RECORDS:
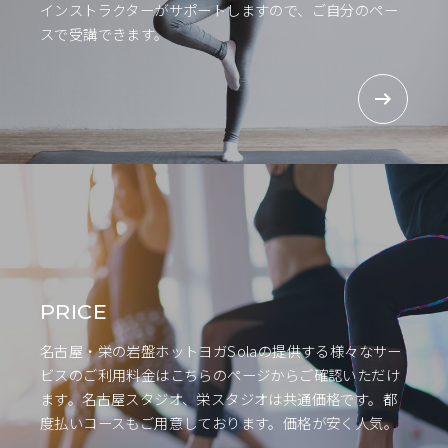
インストラクターがサポートしますので、ご自分のペー
スで受講できます。
血行促進効果で、冷えや肩こりを改善する
ウルトラファインバブルは、血行促進効果も期待できま
す。これは、ウルトラファインバブルが肌の表面に刺激
を与え、血管を拡張させるためです。そのため、ウルト
ラファインバブルを使った洗顔や入浴は、冷えや肩こり
の改善にも効果的です。
血リラックス効果で、ストレスを解消する
ウルトラファインバブルは、リラックス効果も期待でき
PRICE
ます。これは、ウルトラファインバブルが肌の表面に刺
激を与え、副交感神経を優位にさせるためです。そのた
名古屋・栄の岩盤ホットヨガSolaの提供する様々なサー
め、ウルトラファインバブルを使った洗顔や入浴は、ス
ビスのご利用料金はこちらのページからご確認いただけ
トレスを解消するのにも効果的です。
ます。名古屋スタジオ、栄スタジオは共通価格です。都
度払いコースもご用意しております。価格が安く人気。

EXERCISE GOAL: Please repeat the lines above exactly, beginning with the line that contains "ます。名古屋スタジオ、栄スタジオは共通価格です。都" and ending with the final one.

THE COMPLETED TASK:
ます。名古屋スタジオ、栄スタジオは共通価格です。都
度払いコースもご用意しております。価格が安く人気。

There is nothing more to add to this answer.